花人
その桜は、随分と赤い色をしていた。風に散らされたその花弁を拾い上げたとしても「赤」と評する人間はいないに違いない。しかし、少し離れた場所からその桜並木を見たとなれば話は別だ。
桜は薄紅、なんて誰が言い出したことであるのかは分からないけれど、それが文学上の表現でしかないことは誰もが知っていて己の目に写るその色のことは「白」であると口にするに違いない。そんな「白い」桜並木に一本だけ生えた「赤い」桜。成長するにつれ見慣れてしまい気にも留めなくなる人間が多いそれを、金田一は毎年、気にしていた。ああ、今年もあの桜が咲いている。
金田一の所属するバレー部は、市内どころか県内でも有数の強豪校である。それ故に練習が長引くことは多々あることで、金田一が帰路につく頃には日が暮れてしまっている、ということも日常茶飯事であった。

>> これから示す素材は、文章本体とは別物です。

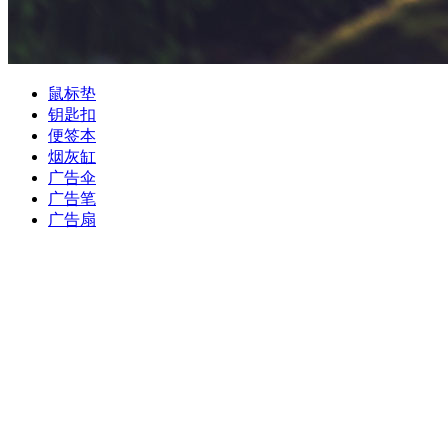
鼠标垫
钥匙扣
便签本
烟灰缸
广告伞
广告笔
广告扇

一年生という運動部における上下関係では最下層に位置していることもまた、その一つの要因であろう。上級生の使った用具の片付けをすることは一年生の仕事であったから最後まで残らなければならなかったし、鍵当番に当たっている上級生たちは自分たちの自主練が終わってから鍵を閉めるまでの短い時間だけ、一年生のためにその場所を開放してくれている。それは強豪校故の所属部員数の多さから下級生であればあるほど自主練の場所が奪われてしまっていることに由来する。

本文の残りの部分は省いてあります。